Do you have any tips or clue that are not in
Documentation/checkpoint/usage.txt ?
I'm using kernel pulled from
git://git.ncl.cs.columbia.edu/pub/git/linux-cr.git .
checkout tag named "ckpt-v19". Base distro is ubuntu 9.10.
I ran self checkpioint/restart sample program in Documentation/checkpint.
It works as written in usage.txt.
However, I can not make external checkpint/restart work properly.
I made a simple test program bellow and create checkpoint externally using
the program in Documentation/checkpoint/, it looks checkpoint file is
created properly.
However, when I ran self_restart < ckpt.image, I got "Killed" message.
If you take an external checkpoint, then you need to match it
with an external restart, as opposed to self_restart.

Otherwise, restarting with self_restart from a checkpoint that is
not a self-checkpoint can yield unexpected results.

Since you don't mention in your post, I don't know if you are using
the tools from user-cr. If not, then you should use 'checkpoint' and
'restart' tools from there. It is available from:
git://git.ncl.cs.columbia.edu/pub/git/user-cr.git
(use the same branch as the one you used to linux-cr).

Once you have the tools compiled, and you checkpoint with the
'checkpoint' utility from there, you can restart with:
restart -v < ckpt.image

Thank you for the information.
Actually I was trying to create checkpoint in Document/checkpints.

Now, I tried with user-cr, compiled binary in the same tag (ckpt-v19).
Creating checkpoint looks OK and restart -v shows it Success. nice!
However, the contents in /tmp/test.out never get further,
it remains same as when created checkpoint.

I tried "./restart -F /cgroup/0 -v --no-pidns < ckpt.image", got Success.
cat /cgroup/0/tasks tells that there is a process.
ps shows ./test. So, it looks restarting.

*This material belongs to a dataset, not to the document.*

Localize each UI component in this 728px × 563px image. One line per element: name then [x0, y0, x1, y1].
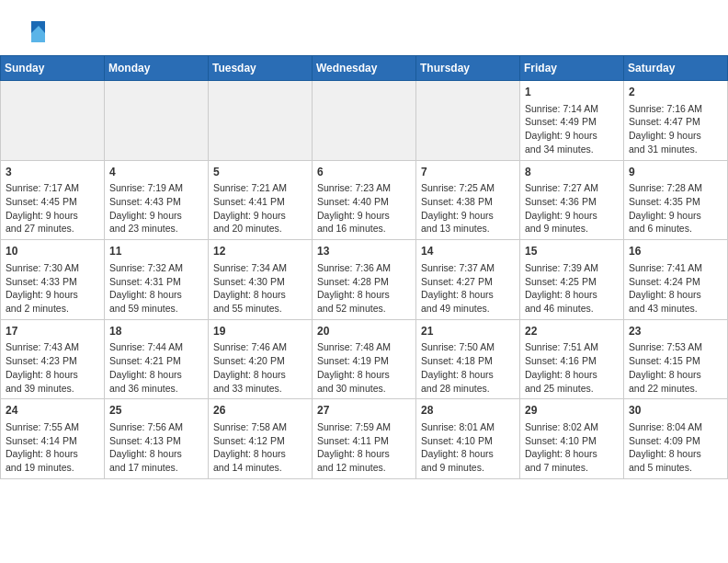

# ps axuww |grep $(cat /cgroup/0/tasks )
root 7231 0.1 0.0 1588 64 pts/0 D 16:57 0:00 ./test
root 7238 0.0 0.1 2716 660 pts/1 R+ 16:57 0:00 grep 7231

under the /proc, one file descriptor opened, and it is /tmp/test.out

# ls -l /proc/$(cat /cgroup/0/tasks)/fd
total 0
lrwx------ 1 root root 64 Mar 16 16:58 0 -> /tmp/test.out

Nhh, it's close..

I found that when I mount cgroup with -o freezer, self_checkpoint won't work.
It worked even I didn't mount the cgroup.
Is it what you expect?
No, it is not. Can you tell us more about exactly how it fails?


OK, I've checked differences of dmesg when self_restart does well and doesn't.
When it goes well, the filename is /tmp/cr-self.out

[ 401.522556] [2307:2307:c/r:ckpt_read_fname:571] read filename '/tmp/cr-self.out'
[ 401.522558] [2307:2307:c/r:restore_open_fname:594] fname '/tmp/cr-self.out' flags 0x2

This means that restart wants to re-open the file /tmp/cr-self.out.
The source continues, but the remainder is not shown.